The gentleman that my dear brother belonged to was a Methodist and a minister. He did not want to go to the war and so he sent my poor brother to defend what belonged to him, and he did not get the good of it after all, for my brother was determined that he would gain his freedom if he could and he tried and did not get tired of trying.

Then my sister Annie was given to the gentleman's married son and she was not with us, and sister Tempy Green was with the minister, and she was one of the dead ones that mother had a time to get. Maggie, Susie, Martha and Mary were at the same place where mother was sold from, and she went and got them at once. It was like a dream to them to see how far she had been sold and to see her back there again.

Sister Lavinia was at the same place where I was and she was treated very badly by the man's own daughter, for she would whip her without cause. Sister Rosa was at the same place and she was three and a half years on mother's return. As I told you, she was six weeks old when mother was sold and that made it three years and three months that mother was gone from her own native home to a part of the country where she did not know any one, not even the great God who had been so good to her all of those years when she was gone; and all of her whole life God was watching over her and giving to the world one child who was to help to educate the down-trodden race which was, through Abraham Lincoln, to be God's leader for the children that were in Egypt in the South, and God with this leader and the race, they came through fire and smoke, and now they can see the light of another day.
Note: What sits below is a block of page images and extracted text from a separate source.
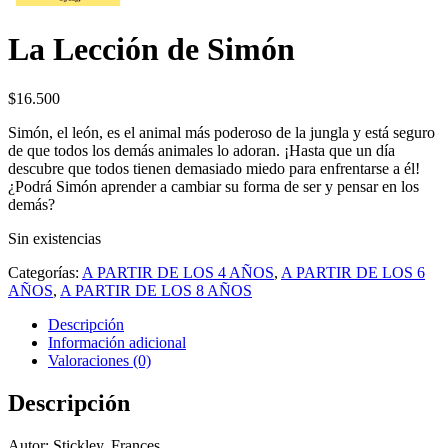
La Lección de Simón
$
16.500
Simón, el león, es el animal más poderoso de la jungla y está seguro
de que todos los demás animales lo adoran. ¡Hasta que un día
descubre que todos tienen demasiado miedo para enfrentarse a él!
¿Podrá Simón aprender a cambiar su forma de ser y pensar en los
demás?
Sin existencias
Categorías:
A PARTIR DE LOS 4 AÑOS
,
A PARTIR DE LOS 6
AÑOS
,
A PARTIR DE LOS 8 AÑOS
Descripción
Información adicional
Valoraciones (0)
Descripción
Autor:
Stickley, Frances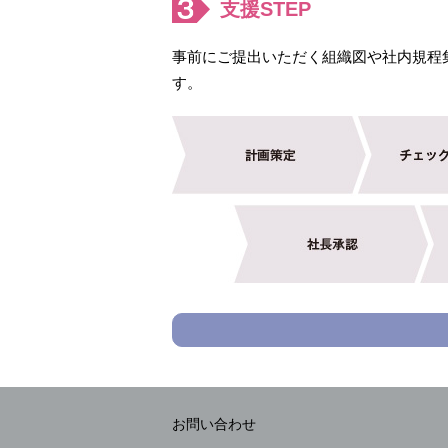
支援STEP
事前にご提出いただく組織図や社内規程
す。
お問い合わせ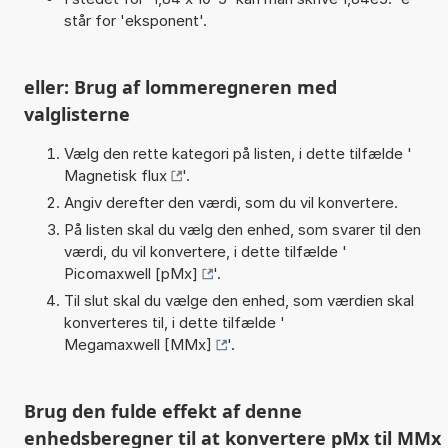
står for 'eksponent'.
eller: Brug af lommeregneren med
valglisterne
Vælg den rette kategori på listen, i dette tilfælde '
Magnetisk flux
'.
Angiv derefter den værdi, som du vil konvertere.
På listen skal du vælg den enhed, som svarer til den
værdi, du vil konvertere, i dette tilfælde '
Picomaxwell [pMx]
'.
Til slut skal du vælge den enhed, som værdien skal
konverteres til, i dette tilfælde '
Megamaxwell [MMx]
'.
Brug den fulde effekt af denne
enhedsberegner til at konvertere pMx til MMx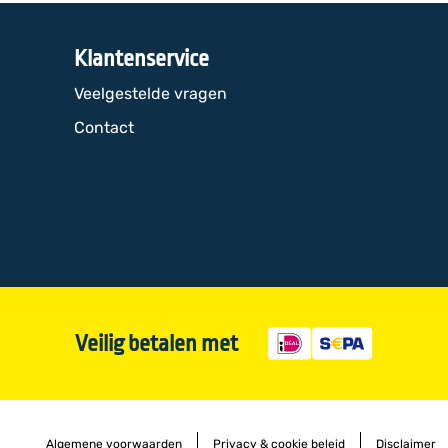
Klantenservice
Veelgestelde vragen
Contact
Veilig betalen met
Algemene voorwaarden
Privacy & cookie beleid
Disclaimer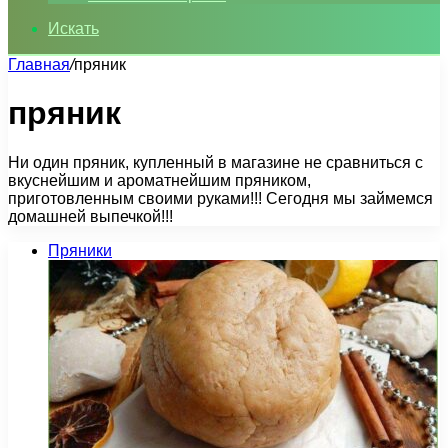
Искать
Главная
/
пряник
пряник
Ни один пряник, купленный в магазине не сравниться с
вкуснейшим и ароматнейшим пряником,
приготовленным своими руками!!! Сегодня мы займемся
домашней выпечкой!!!
Пряники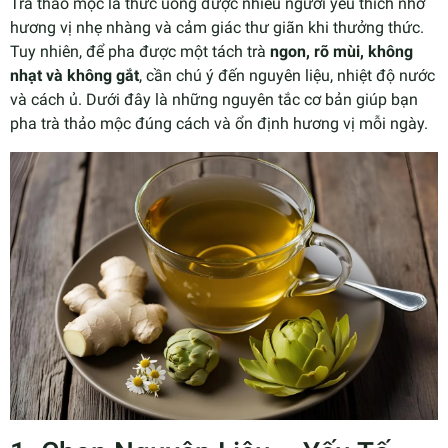
Trà thảo mộc là thức uống được nhiều người yêu thích nhờ
hương vị nhẹ nhàng và cảm giác thư giãn khi thưởng thức.
Tuy nhiên, để pha được một tách trà
ngon, rõ mùi, không
nhạt và không gắt
, cần chú ý đến nguyên liệu, nhiệt độ nước
và cách ủ. Dưới đây là những nguyên tắc cơ bản giúp bạn
pha trà thảo mộc đúng cách và ổn định hương vị mỗi ngày.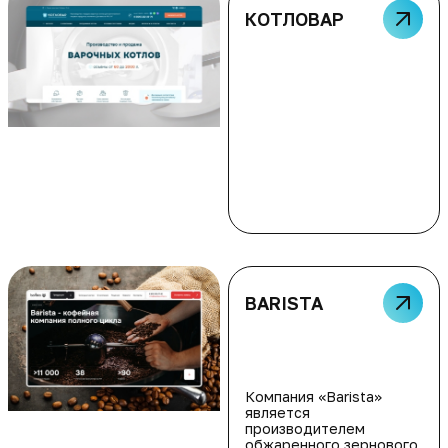
КОТЛОВАР
BARISTA
Компания «Barista»
является
производителем
обжаренного зернового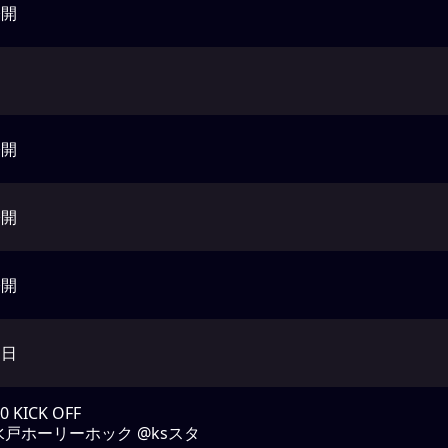
公開
公開
公開
公開
動日
00 KICK OFF
.水戸ホーリーホック @ksスタ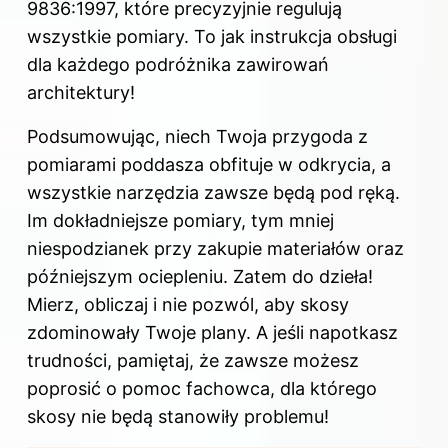
9836:1997, które precyzyjnie regulują
wszystkie pomiary. To jak instrukcja obsługi
dla każdego podróżnika zawirowań
architektury!
Podsumowując, niech Twoja przygoda z
pomiarami poddasza obfituje w odkrycia, a
wszystkie narzędzia zawsze będą pod ręką.
Im dokładniejsze pomiary, tym mniej
niespodzianek przy zakupie materiałów oraz
późniejszym ociepleniu. Zatem do dzieła!
Mierz, obliczaj i nie pozwól, aby skosy
zdominowały Twoje plany. A jeśli napotkasz
trudności, pamiętaj, że zawsze możesz
poprosić o pomoc fachowca, dla którego
skosy nie będą stanowiły problemu!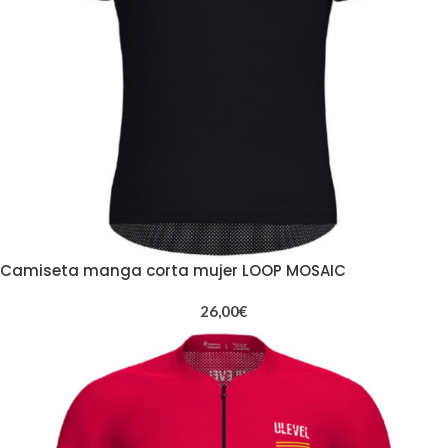
Camiseta manga corta mujer LOOP MOSAIC
26,00
€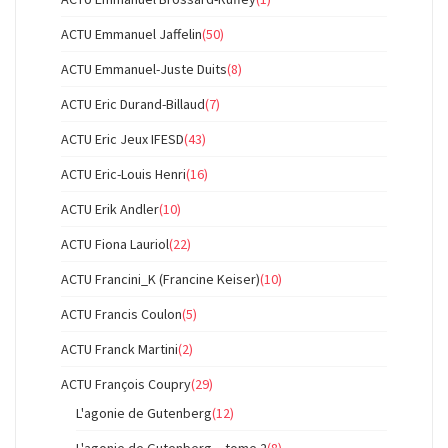
ACTU Emmanuel Jaffelin
(50)
ACTU Emmanuel-Juste Duits
(8)
ACTU Eric Durand-Billaud
(7)
ACTU Eric Jeux IFESD
(43)
ACTU Eric-Louis Henri
(16)
ACTU Erik Andler
(10)
ACTU Fiona Lauriol
(22)
ACTU Francini_K (Francine Keiser)
(10)
ACTU Francis Coulon
(5)
ACTU Franck Martini
(2)
ACTU François Coupry
(29)
L'agonie de Gutenberg
(12)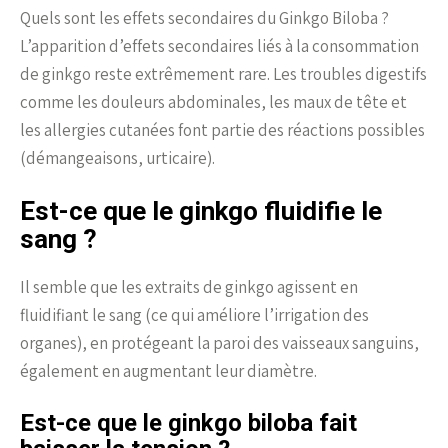
Quels sont les effets secondaires du Ginkgo Biloba ?
L’apparition d’effets secondaires liés à la consommation
de ginkgo reste extrêmement rare. Les troubles digestifs
comme les douleurs abdominales, les maux de tête et
les allergies cutanées font partie des réactions possibles
(démangeaisons, urticaire).
Est-ce que le ginkgo fluidifie le
sang ?
Il semble que les extraits de ginkgo agissent en
fluidifiant le sang (ce qui améliore l’irrigation des
organes), en protégeant la paroi des vaisseaux sanguins,
également en augmentant leur diamètre.
Est-ce que le ginkgo biloba fait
Some of the race say that they are sometimes, in their thoughts, ashamed that they belong to a race that has been in bondage, but I have never felt that way, for I am glad that things have been as they were, for God has moved in a way that is unknown to men and His wonders He has performed, and has planted His footsteps in the South, the West, the East and in the North, and is watching the people and asking them what doors are they opening for the Ethiopian.

Father Abraham is calling to the Ethiopians to know what has been the result of the great emancipation, and can we not send the echo back with a jubilee, that we are marching on in education in double file, and longing to see the day that not one of your sons and daughters of this broad earth but what shall learn to read and write; though it may bless the earth with a tenfold blessing that they will not forget to bless God with a hundred fold.

Three cheers for this great Emancipator.

And while he may sleep yonder, forgotten may be by some, his name has a green spot in my heart and shall ever keep green while on this side I stay.

And there is another one who sleeps yonder whom I shall not forget and that is Father John Brown, whose ashes are as dear to me as the apple of mine eye; and how can I forget him after four years of study at the dear old place where he was taken from and hanged, because he saw the wrath of God upon the nation and came forth to save his people.

Another one who will ever be shining bright in the hearts and minds of the whole negro race, and what shall I say of him who led us to the greatest victory the world has ever known—Ulysses S. Grant, the loved of all nations and the pride of all lands; he whom the world admires, to call the blessed, who mourned for this land to see the end, and God did help him in ways that man knew not, save himself and his God.

And there is another dear one that God will help me to remember with all of the love and gratitude, and it makes me feel sad as I have to speak of her once more and it may be that I shall have to speak of her many times, as she was the one that brought me on to this lovely city, and that is my mother, who has gone to that land of song where there is no more of sickness or sorrow and where God will dry every tear.

There is another I remember and that is Father Charles Sumner, who for years wrote and also fought and spoke, as never man spoke, for the race and the Civil Rights Bill, that it might not die, but it should be a rock for the defence of the race.